### What to do
From the first line of the data below, copy each line up to the one containing "Task: Click on the January 2021", and include that line too.

::: Dataset records

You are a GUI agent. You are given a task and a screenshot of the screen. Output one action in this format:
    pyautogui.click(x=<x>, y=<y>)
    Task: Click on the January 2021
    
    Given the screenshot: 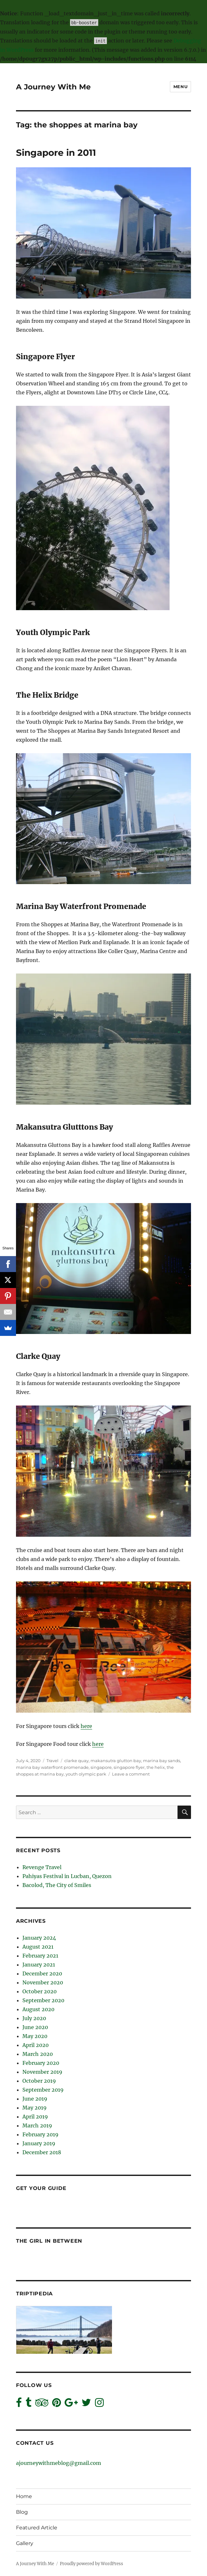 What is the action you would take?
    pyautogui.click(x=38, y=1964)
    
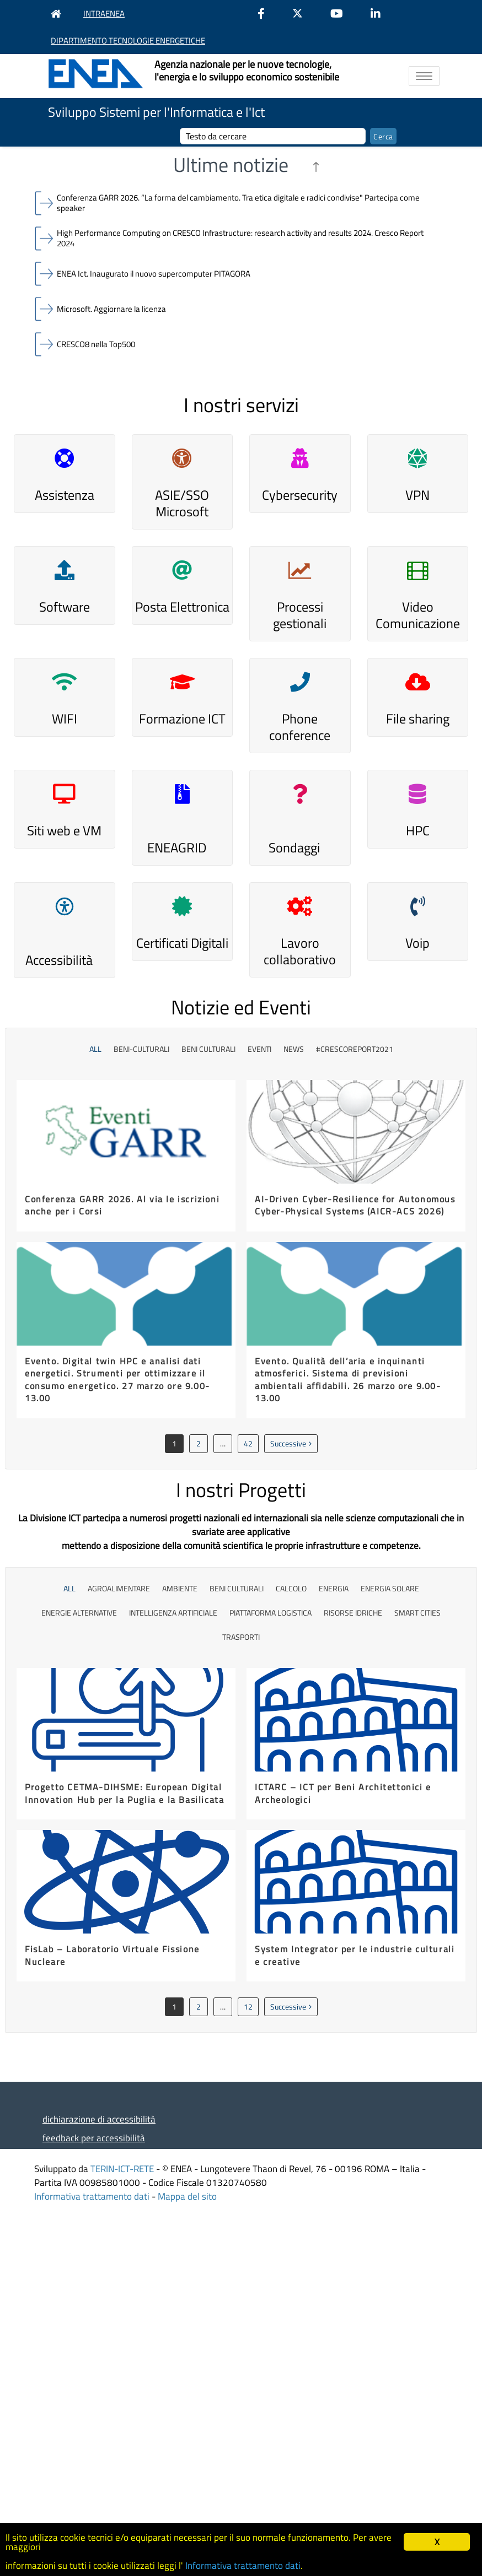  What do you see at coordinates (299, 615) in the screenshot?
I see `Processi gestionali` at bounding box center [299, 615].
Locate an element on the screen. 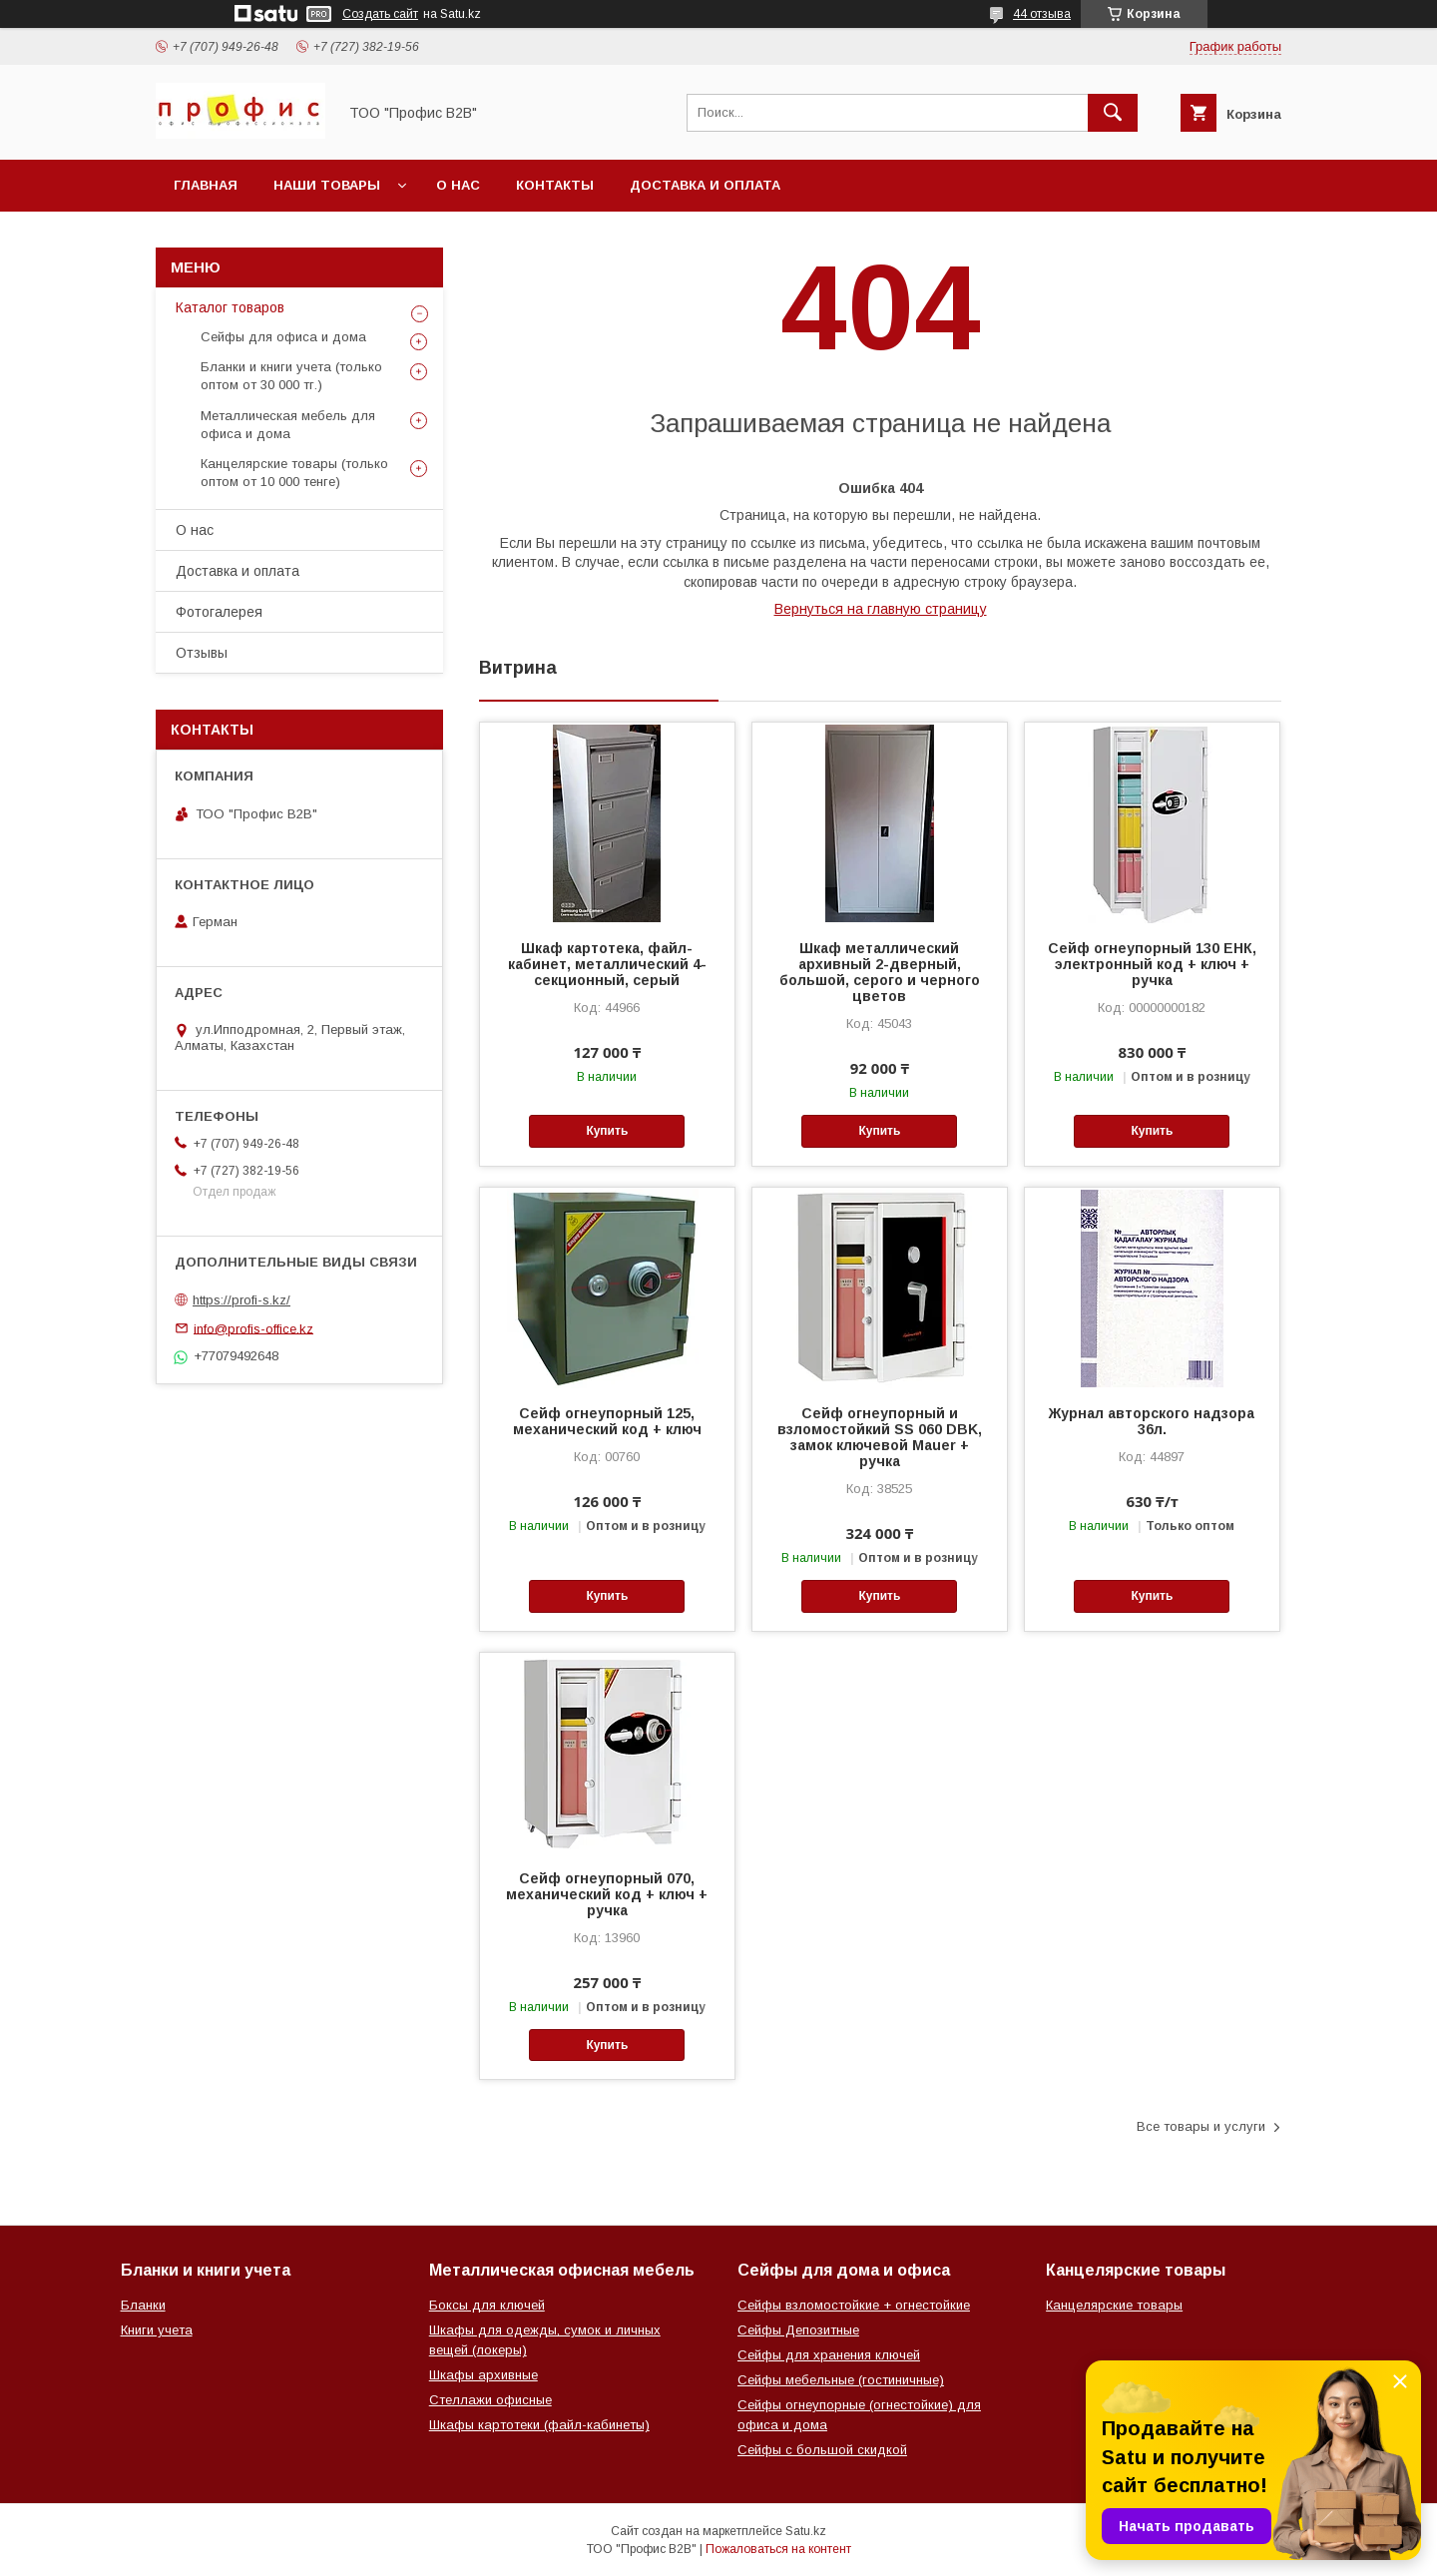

::::::

### Task output
You are a GUI agent. You are given a task and a screenshot of the screen. Output one action in this format:
    pyautogui.click(x=<x>, y=<y>)
    Task: Click on the January 2021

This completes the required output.